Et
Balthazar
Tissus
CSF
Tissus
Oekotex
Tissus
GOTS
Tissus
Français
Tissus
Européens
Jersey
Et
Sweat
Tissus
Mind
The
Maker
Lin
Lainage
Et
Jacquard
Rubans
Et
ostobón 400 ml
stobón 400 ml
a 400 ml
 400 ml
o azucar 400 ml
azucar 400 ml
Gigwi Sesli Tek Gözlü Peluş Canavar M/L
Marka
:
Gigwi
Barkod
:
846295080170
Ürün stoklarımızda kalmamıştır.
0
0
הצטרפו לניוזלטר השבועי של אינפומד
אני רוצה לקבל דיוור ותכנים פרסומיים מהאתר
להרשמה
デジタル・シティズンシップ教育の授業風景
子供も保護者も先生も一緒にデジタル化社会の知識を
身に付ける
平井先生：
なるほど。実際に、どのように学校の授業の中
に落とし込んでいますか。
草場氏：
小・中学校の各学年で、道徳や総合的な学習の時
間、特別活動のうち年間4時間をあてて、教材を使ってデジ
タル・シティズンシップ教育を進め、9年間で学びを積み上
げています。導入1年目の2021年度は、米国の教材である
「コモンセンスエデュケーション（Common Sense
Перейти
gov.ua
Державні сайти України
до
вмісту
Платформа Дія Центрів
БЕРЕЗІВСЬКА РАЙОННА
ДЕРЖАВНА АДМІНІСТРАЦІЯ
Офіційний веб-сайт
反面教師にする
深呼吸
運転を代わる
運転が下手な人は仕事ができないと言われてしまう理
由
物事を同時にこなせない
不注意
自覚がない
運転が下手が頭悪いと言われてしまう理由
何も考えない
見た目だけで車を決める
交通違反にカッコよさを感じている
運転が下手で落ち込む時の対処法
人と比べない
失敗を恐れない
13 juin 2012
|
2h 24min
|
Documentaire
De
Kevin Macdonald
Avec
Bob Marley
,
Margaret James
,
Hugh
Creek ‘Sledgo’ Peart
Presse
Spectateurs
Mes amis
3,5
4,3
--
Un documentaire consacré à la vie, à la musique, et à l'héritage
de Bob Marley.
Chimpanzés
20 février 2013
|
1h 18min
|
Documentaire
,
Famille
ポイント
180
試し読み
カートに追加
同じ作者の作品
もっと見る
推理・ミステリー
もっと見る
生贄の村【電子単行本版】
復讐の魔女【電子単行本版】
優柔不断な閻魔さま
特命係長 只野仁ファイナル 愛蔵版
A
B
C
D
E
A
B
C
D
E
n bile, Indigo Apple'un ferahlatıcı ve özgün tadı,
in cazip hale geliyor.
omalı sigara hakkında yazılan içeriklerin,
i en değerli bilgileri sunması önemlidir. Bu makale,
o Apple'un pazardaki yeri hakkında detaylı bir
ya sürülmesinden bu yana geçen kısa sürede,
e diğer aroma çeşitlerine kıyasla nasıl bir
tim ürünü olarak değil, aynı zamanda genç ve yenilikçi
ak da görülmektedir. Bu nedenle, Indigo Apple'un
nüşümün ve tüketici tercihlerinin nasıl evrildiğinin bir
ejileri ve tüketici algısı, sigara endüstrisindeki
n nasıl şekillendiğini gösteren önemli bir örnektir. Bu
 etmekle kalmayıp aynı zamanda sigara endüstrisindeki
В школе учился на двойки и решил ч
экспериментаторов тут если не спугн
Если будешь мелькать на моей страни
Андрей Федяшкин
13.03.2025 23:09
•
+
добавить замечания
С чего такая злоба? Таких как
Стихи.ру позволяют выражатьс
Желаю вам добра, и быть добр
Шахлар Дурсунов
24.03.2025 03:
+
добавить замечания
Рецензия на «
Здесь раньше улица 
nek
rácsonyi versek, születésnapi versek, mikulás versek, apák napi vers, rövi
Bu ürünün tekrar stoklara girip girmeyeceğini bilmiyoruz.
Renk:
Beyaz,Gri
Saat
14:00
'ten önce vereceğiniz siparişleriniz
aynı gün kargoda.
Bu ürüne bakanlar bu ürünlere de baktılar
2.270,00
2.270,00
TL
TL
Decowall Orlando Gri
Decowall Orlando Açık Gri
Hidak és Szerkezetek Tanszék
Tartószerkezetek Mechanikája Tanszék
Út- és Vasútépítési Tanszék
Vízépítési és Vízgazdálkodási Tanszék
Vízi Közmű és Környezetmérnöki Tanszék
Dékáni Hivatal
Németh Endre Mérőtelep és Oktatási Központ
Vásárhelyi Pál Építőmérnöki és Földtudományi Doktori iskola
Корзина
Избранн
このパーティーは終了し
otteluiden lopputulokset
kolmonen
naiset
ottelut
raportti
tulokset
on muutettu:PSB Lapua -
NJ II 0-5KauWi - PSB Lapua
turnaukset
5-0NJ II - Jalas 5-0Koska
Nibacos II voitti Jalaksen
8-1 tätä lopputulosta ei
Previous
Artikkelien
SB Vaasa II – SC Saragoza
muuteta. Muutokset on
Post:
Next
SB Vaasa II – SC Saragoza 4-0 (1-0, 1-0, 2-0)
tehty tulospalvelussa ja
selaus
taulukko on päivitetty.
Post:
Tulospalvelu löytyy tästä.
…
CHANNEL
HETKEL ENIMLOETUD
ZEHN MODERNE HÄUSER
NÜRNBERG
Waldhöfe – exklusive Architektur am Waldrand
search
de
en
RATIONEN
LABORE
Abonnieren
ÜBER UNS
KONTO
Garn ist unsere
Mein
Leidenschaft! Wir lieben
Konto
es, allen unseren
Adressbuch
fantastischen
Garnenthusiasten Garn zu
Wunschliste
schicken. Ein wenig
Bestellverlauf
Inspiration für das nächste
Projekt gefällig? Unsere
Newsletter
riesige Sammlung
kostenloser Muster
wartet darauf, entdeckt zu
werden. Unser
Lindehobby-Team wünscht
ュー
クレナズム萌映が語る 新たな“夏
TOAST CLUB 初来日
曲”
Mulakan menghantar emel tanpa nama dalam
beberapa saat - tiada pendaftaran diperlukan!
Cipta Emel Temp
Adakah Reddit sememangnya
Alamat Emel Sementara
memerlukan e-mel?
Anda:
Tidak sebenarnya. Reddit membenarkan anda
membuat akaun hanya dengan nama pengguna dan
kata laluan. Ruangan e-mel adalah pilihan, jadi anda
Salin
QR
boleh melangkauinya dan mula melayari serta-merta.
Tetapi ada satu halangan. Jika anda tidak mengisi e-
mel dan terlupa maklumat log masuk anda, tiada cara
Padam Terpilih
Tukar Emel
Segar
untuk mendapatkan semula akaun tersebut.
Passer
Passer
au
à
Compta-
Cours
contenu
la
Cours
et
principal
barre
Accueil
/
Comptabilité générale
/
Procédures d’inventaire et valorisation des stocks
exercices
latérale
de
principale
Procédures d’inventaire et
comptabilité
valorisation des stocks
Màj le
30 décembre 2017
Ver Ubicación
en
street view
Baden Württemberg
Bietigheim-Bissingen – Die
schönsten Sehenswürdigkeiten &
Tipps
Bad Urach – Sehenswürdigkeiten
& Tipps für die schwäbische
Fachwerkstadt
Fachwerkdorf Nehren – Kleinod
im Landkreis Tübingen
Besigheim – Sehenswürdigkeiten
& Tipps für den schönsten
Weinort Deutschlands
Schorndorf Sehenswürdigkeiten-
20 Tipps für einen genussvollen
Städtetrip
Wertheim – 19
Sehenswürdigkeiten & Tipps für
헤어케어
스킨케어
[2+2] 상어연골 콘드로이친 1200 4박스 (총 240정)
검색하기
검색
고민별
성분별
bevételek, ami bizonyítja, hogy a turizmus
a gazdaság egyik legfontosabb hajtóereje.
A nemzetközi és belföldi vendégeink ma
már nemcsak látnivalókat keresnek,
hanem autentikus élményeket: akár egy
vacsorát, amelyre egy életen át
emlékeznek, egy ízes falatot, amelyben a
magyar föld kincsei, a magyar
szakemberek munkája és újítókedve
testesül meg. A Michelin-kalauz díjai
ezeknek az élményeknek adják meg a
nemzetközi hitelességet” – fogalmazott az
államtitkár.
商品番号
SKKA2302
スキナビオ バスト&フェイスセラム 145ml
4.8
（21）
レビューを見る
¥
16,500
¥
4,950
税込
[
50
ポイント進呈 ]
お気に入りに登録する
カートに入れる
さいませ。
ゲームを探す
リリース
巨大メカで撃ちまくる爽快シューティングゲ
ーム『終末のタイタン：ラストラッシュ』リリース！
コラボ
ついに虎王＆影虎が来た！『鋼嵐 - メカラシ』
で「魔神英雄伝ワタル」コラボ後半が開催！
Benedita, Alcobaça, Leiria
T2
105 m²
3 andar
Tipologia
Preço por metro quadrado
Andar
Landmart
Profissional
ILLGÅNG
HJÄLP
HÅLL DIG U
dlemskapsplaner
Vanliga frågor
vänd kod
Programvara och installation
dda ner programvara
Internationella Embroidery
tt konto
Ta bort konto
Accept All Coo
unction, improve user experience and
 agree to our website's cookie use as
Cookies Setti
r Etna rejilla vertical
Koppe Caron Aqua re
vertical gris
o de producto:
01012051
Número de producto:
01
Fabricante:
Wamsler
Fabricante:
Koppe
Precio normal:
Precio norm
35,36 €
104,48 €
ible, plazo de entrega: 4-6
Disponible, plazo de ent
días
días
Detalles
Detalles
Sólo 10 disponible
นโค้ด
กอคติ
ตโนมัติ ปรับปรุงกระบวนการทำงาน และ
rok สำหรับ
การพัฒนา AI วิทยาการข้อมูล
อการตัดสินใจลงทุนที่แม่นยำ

____________

> **EXERCISE INSTRUCTIONS**:
From the very first line of the records down to the line with "間、特別活動のうち年間4時間をあてて、教材を使ってデジ", please write out each line exactly, including both ends and no other lines.

> **WRITTEN ANSWER**:
Et
Balthazar
Tissus
CSF
Tissus
Oekotex
Tissus
GOTS
Tissus
Français
Tissus
Européens
Jersey
Et
Sweat
Tissus
Mind
The
Maker
Lin
Lainage
Et
Jacquard
Rubans
Et
ostobón 400 ml
stobón 400 ml
a 400 ml
 400 ml
o azucar 400 ml
azucar 400 ml
Gigwi Sesli Tek Gözlü Peluş Canavar M/L
Marka
:
Gigwi
Barkod
:
846295080170
Ürün stoklarımızda kalmamıştır.
0
0
הצטרפו לניוזלטר השבועי של אינפומד
אני רוצה לקבל דיוור ותכנים פרסומיים מהאתר
להרשמה
デジタル・シティズンシップ教育の授業風景
子供も保護者も先生も一緒にデジタル化社会の知識を
身に付ける
平井先生：
なるほど。実際に、どのように学校の授業の中
に落とし込んでいますか。
草場氏：
小・中学校の各学年で、道徳や総合的な学習の時
間、特別活動のうち年間4時間をあてて、教材を使ってデジ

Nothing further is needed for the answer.